Requirement: State how many lines in the listing below hold "pompas", with no other words.
/---
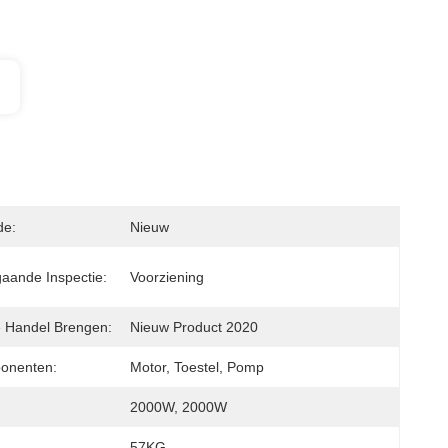
de:
Nieuw
gaande Inspectie:
Voorziening
e Handel Brengen:
Nieuw Product 2020
onenten:
Motor, Toestel, Pomp
2000W, 2000W
57KG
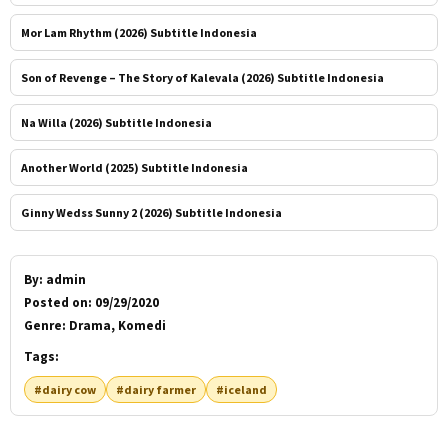
Mor Lam Rhythm (2026) Subtitle Indonesia
Son of Revenge – The Story of Kalevala (2026) Subtitle Indonesia
Na Willa (2026) Subtitle Indonesia
Another World (2025) Subtitle Indonesia
Ginny Wedss Sunny 2 (2026) Subtitle Indonesia
By:
admin
Posted on:
09/29/2020
Genre:
Drama, Komedi
Tags:
#dairy cow
#dairy farmer
#iceland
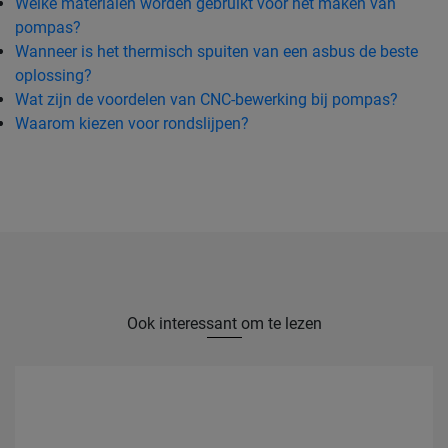
Welke materialen worden gebruikt voor het maken van
pompas?
Wanneer is het thermisch spuiten van een asbus de beste
oplossing?
Wat zijn de voordelen van CNC-bewerking bij pompas?
Waarom kiezen voor rondslijpen?
Ook interessant om te lezen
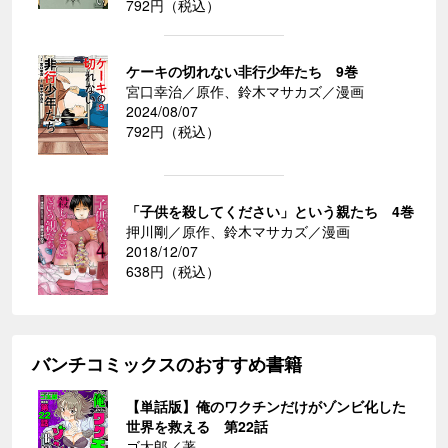
792円（税込）
ケーキの切れない非行少年たち 9巻
宮口幸治／原作、鈴木マサカズ／漫画
2024/08/07
792円（税込）
「子供を殺してください」という親たち 4巻
押川剛／原作、鈴木マサカズ／漫画
2018/12/07
638円（税込）
バンチコミックスのおすすめ書籍
【単話版】俺のワクチンだけがゾンビ化した
世界を救える 第22話
ゴ太郎／著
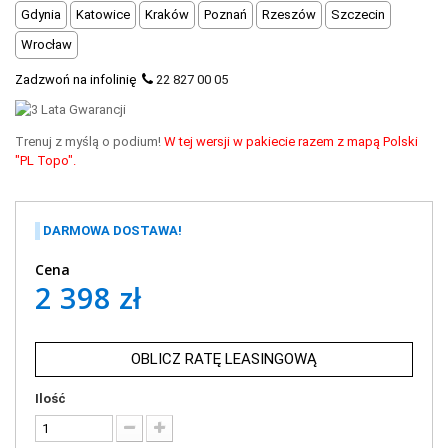
Gdynia
Katowice
Kraków
Poznań
Rzeszów
Szczecin
Wrocław
Zadzwoń na infolinię
22 827 00 05
Trenuj z myślą o podium!
W tej wersji w pakiecie razem z mapą Polski
"PL Topo".
DARMOWA DOSTAWA!
Cena
2 398 zł
OBLICZ RATĘ LEASINGOWĄ
Ilość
\---
The answer: 2